§ The data:
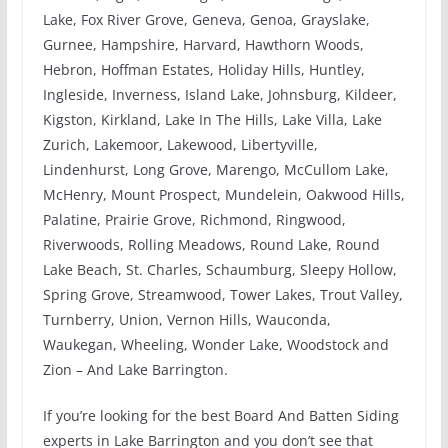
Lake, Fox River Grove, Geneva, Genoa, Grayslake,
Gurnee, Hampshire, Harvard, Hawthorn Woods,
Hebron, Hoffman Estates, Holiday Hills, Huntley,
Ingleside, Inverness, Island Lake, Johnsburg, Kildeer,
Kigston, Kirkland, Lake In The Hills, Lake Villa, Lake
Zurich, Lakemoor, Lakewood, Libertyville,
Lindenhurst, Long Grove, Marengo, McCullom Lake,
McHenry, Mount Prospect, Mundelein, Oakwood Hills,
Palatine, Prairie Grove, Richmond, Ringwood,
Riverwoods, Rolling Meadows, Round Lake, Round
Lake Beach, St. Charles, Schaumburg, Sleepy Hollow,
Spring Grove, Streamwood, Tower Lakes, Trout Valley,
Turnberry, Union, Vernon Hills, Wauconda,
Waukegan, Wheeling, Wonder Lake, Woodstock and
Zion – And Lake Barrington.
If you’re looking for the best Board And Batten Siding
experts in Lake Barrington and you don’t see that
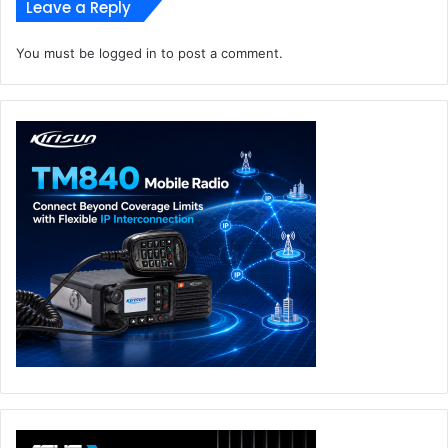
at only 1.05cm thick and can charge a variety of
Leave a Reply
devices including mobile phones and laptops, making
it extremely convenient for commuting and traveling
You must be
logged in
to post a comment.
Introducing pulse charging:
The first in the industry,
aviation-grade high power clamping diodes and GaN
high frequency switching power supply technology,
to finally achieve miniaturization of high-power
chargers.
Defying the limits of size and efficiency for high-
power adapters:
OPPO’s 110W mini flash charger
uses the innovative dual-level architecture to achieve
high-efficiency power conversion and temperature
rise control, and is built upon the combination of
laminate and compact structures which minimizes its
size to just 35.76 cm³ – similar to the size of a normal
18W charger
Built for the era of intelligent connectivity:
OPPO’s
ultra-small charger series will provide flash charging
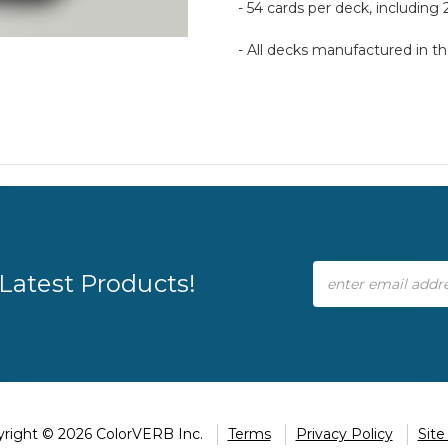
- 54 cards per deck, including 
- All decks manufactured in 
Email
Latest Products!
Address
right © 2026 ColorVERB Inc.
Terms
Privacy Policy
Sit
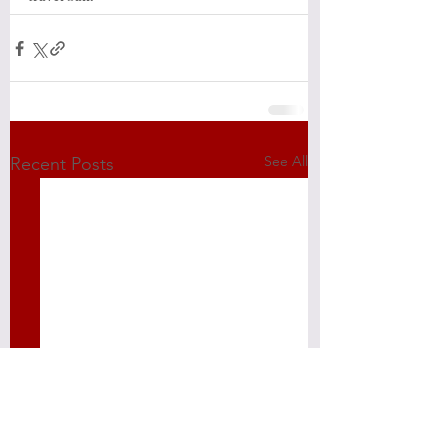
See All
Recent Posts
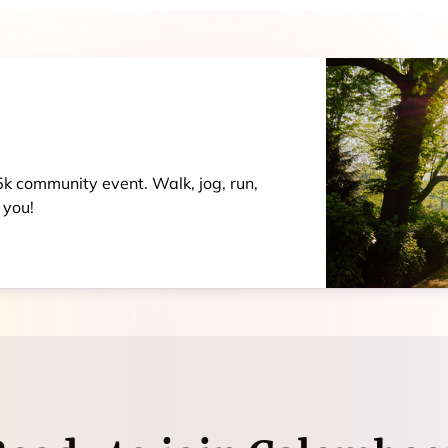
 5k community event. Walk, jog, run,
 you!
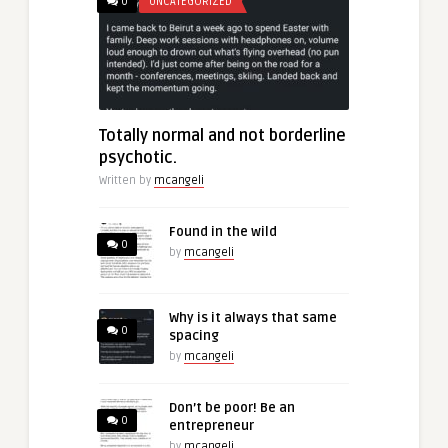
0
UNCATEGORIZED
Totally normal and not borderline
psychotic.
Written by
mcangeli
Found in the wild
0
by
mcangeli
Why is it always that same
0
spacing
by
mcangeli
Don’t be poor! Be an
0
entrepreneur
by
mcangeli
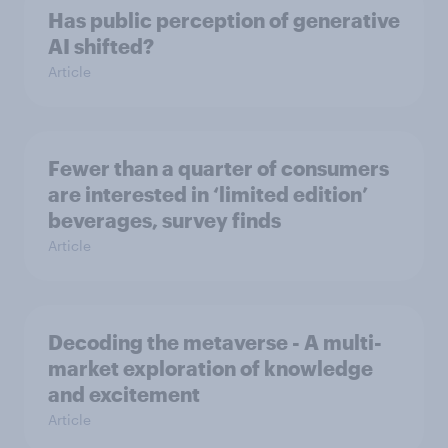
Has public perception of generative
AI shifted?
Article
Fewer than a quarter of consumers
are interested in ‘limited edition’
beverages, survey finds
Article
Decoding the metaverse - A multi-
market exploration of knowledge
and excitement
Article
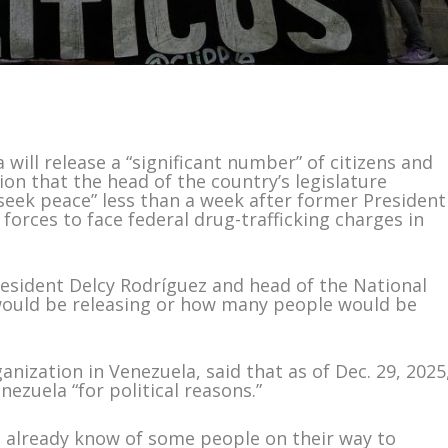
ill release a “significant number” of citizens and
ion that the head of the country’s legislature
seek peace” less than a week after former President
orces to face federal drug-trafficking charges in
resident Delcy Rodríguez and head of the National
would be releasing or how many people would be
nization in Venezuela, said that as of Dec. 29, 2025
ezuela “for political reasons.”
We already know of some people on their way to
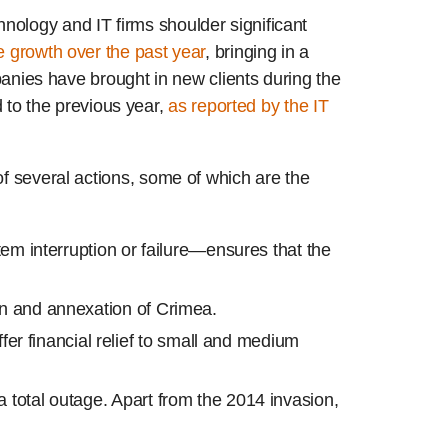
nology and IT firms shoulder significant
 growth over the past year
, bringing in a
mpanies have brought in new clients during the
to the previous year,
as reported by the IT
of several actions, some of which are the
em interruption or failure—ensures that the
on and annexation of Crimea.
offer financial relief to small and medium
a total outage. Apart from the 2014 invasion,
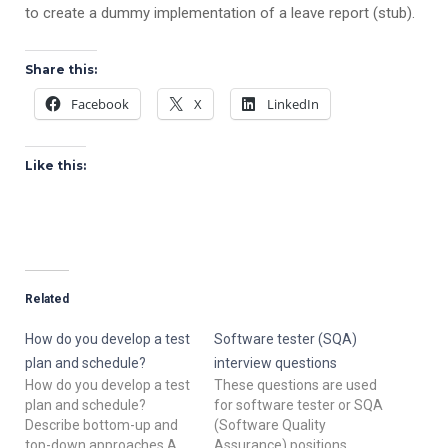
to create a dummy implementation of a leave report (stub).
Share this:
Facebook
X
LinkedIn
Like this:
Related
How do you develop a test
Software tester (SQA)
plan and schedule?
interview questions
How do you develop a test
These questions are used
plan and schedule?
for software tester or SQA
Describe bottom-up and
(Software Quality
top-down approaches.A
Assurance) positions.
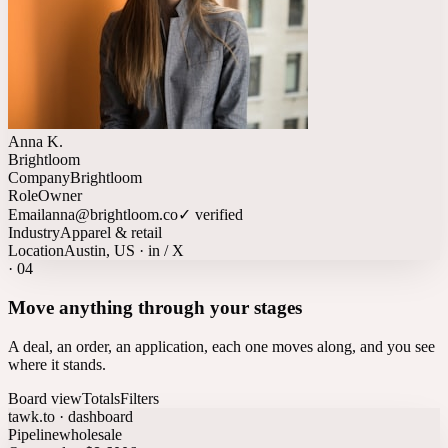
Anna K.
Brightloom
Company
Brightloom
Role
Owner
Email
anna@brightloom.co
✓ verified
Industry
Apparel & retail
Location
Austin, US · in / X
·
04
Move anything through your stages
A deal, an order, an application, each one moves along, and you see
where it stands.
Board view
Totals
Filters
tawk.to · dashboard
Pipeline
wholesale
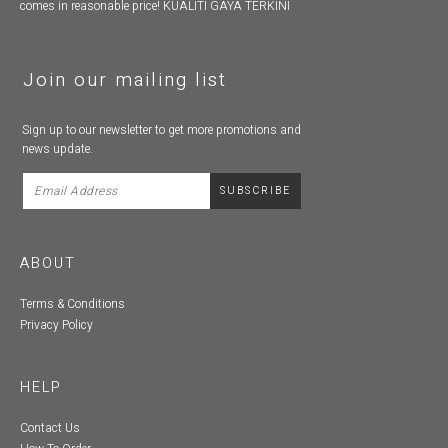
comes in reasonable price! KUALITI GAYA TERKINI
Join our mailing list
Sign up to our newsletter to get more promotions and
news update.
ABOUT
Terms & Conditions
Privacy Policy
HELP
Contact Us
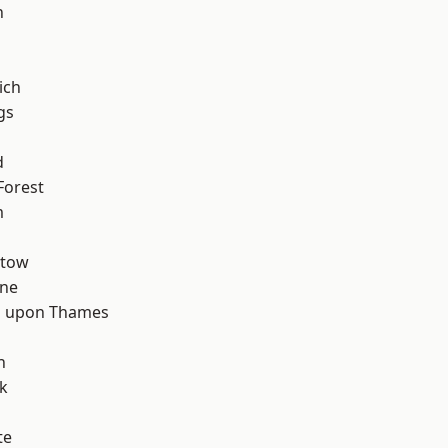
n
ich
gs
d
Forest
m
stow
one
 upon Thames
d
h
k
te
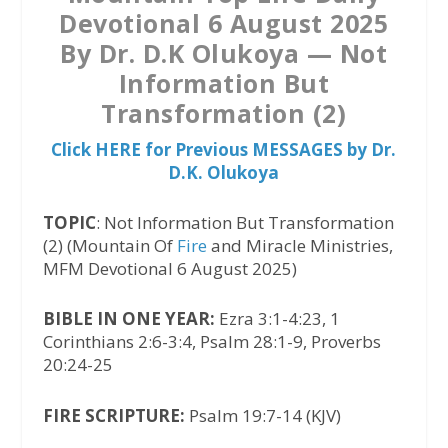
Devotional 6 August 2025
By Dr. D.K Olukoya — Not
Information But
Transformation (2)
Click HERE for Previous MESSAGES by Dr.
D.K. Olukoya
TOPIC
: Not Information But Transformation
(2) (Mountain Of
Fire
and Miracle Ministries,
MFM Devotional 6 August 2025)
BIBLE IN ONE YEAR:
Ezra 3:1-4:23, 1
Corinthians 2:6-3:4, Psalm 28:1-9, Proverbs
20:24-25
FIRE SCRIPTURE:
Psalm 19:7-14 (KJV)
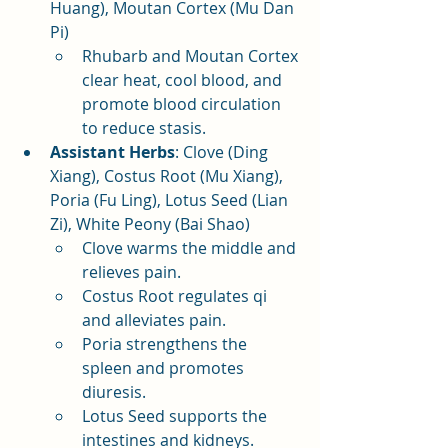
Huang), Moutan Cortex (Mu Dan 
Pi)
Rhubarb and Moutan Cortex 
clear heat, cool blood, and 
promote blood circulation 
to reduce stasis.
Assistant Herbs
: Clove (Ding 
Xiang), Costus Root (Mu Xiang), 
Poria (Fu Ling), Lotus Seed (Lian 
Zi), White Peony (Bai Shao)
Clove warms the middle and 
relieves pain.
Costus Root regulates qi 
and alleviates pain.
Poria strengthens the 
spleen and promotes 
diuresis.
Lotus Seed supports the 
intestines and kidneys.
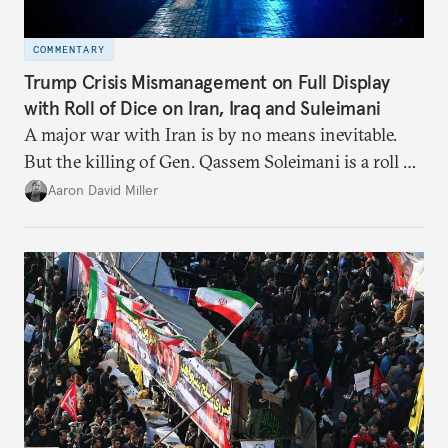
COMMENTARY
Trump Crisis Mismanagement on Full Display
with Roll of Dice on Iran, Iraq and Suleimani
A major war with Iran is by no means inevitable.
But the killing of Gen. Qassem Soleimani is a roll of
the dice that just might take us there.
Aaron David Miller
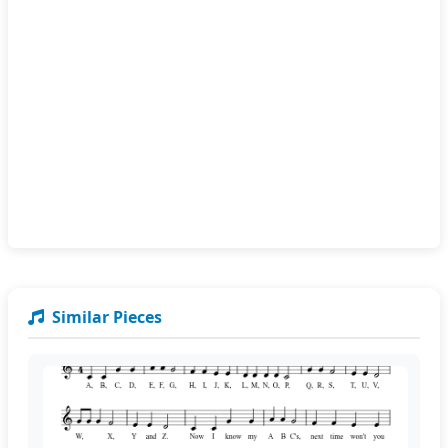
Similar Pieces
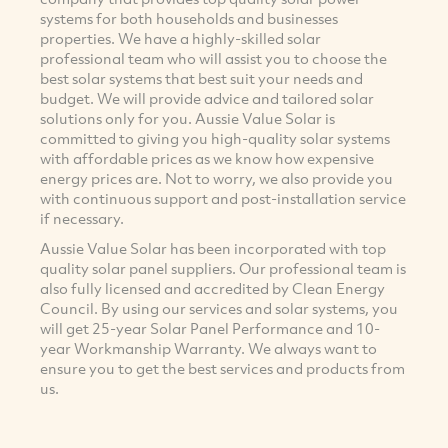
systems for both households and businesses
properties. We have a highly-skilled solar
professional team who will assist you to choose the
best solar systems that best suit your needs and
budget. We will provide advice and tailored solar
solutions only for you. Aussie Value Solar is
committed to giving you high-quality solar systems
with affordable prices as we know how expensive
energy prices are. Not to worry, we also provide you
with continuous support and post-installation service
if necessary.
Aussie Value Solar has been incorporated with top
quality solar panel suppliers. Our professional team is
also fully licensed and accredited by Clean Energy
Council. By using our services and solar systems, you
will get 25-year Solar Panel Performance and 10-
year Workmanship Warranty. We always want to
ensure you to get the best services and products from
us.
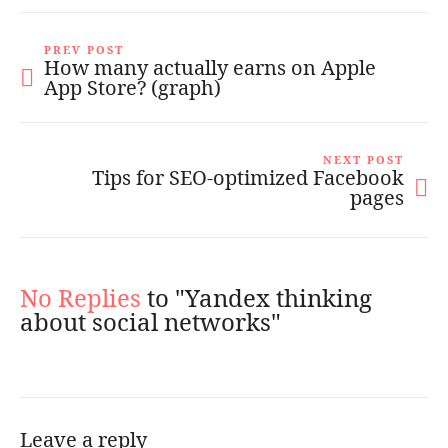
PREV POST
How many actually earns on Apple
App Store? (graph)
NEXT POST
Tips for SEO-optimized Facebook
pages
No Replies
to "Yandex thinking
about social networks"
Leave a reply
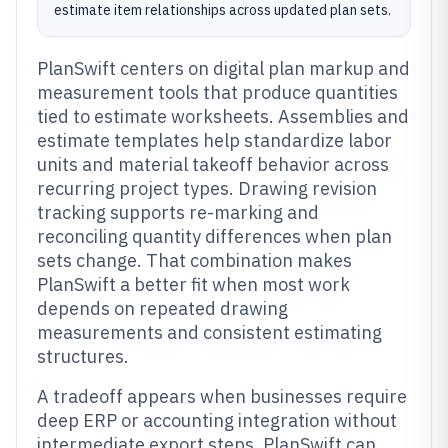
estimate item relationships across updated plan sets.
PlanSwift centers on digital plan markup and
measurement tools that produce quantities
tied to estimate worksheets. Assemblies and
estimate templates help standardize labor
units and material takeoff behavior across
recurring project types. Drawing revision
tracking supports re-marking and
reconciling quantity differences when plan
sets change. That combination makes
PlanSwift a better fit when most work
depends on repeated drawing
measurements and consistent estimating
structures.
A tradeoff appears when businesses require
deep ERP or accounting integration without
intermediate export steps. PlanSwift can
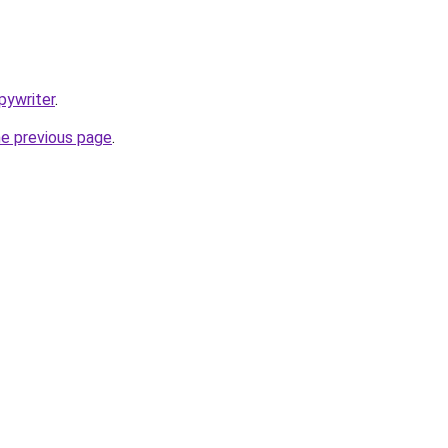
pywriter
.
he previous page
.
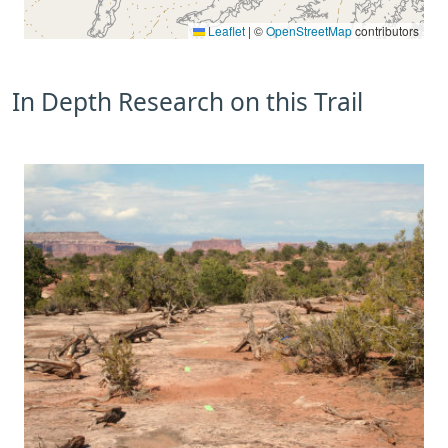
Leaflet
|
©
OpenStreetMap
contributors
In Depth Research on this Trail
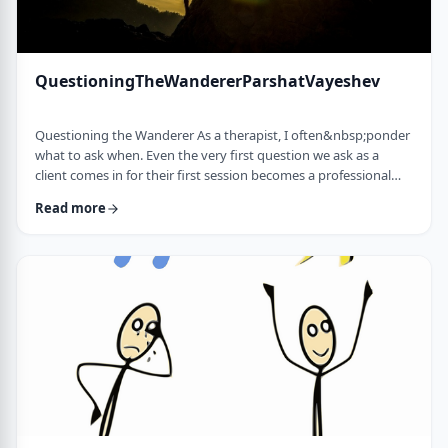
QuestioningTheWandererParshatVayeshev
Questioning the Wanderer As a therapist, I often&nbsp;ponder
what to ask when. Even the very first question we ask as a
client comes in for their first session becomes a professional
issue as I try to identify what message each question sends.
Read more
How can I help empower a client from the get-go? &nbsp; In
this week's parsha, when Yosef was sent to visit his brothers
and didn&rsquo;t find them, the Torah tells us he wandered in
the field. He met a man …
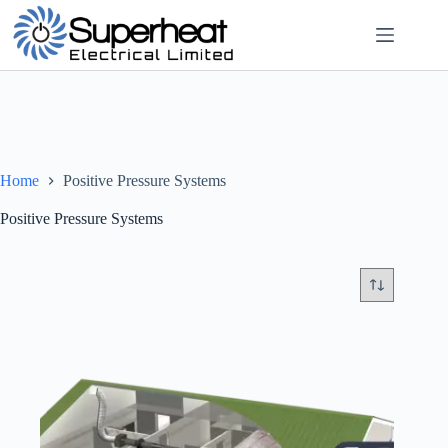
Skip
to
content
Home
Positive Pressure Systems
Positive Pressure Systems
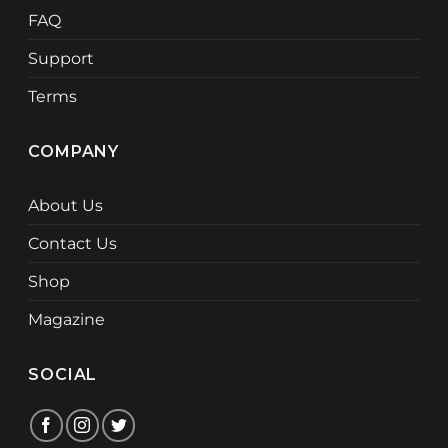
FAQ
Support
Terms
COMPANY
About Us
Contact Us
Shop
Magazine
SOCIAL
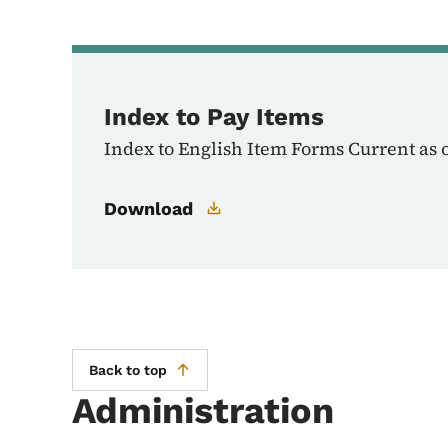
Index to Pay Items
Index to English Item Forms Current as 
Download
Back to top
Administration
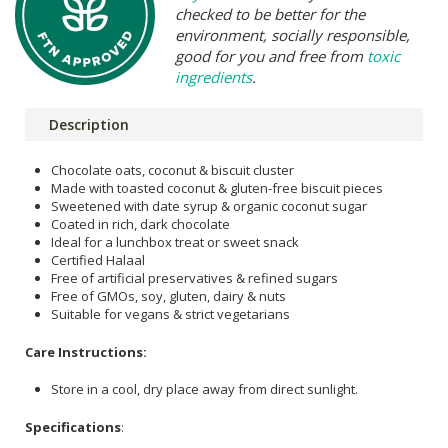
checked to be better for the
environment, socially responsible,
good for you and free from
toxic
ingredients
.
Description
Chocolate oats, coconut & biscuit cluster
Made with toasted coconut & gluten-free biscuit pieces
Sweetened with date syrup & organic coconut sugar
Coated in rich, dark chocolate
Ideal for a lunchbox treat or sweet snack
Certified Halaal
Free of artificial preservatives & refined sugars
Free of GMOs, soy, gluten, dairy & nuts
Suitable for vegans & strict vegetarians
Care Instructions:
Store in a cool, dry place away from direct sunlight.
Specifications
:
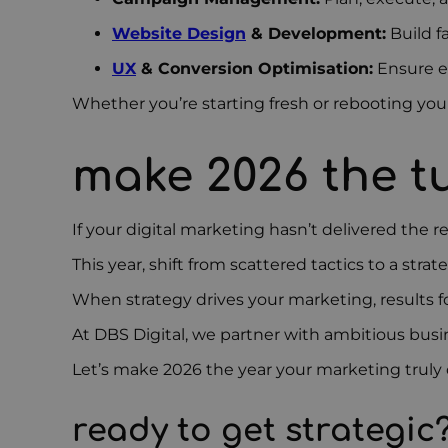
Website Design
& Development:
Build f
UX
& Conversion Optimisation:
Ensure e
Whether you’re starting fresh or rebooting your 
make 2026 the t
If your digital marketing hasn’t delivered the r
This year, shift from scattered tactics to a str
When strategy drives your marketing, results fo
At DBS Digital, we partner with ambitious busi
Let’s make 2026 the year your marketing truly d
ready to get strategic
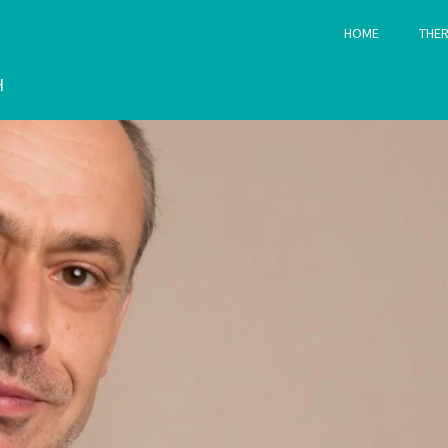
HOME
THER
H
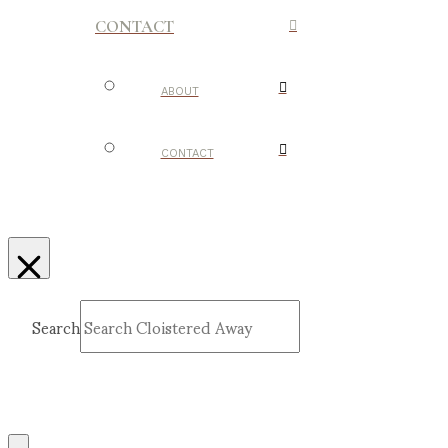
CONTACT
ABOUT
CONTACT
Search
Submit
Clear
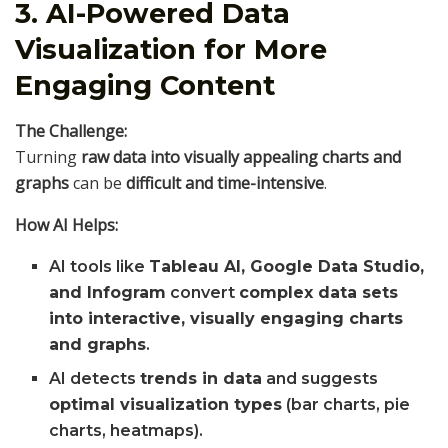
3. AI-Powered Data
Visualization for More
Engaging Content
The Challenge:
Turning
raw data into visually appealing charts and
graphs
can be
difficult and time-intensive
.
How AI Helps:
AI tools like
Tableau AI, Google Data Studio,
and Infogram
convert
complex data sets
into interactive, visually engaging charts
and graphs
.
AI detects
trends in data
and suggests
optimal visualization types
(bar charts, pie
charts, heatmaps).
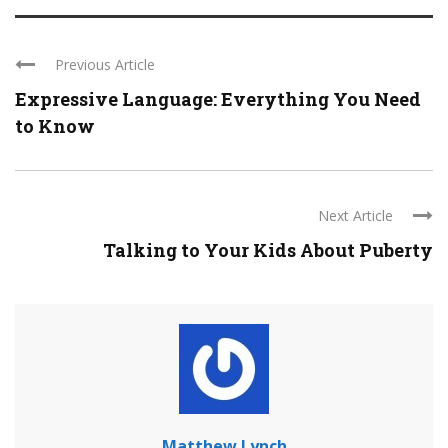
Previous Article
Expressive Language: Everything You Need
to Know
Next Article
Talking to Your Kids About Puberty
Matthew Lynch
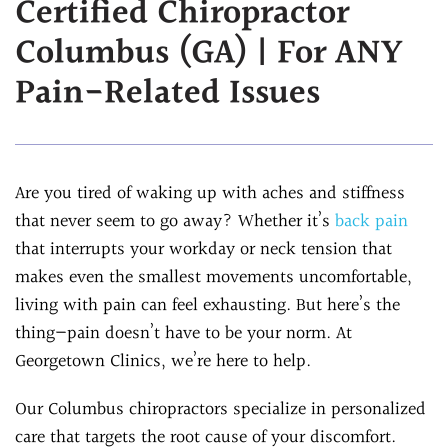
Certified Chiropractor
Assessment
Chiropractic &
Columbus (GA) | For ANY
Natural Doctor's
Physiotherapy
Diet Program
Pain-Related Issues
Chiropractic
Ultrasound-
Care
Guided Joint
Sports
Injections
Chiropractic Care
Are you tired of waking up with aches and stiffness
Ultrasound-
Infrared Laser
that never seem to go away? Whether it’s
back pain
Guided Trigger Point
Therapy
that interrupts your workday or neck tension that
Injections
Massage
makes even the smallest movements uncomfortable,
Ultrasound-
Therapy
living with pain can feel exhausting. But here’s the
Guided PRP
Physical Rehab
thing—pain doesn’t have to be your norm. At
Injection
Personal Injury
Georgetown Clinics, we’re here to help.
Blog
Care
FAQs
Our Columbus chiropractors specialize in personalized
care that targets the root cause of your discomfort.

§ Problem statement:
The expected answer is an exact copy of the lines above, beginning at the line with "If your digital" and ending at the line with "ready to get strategic", with both ends in.

§ Answer space:
If your digital marketing hasn’t delivered the r
This year, shift from scattered tactics to a str
When strategy drives your marketing, results fo
At DBS Digital, we partner with ambitious busi
Let’s make 2026 the year your marketing truly d
ready to get strategic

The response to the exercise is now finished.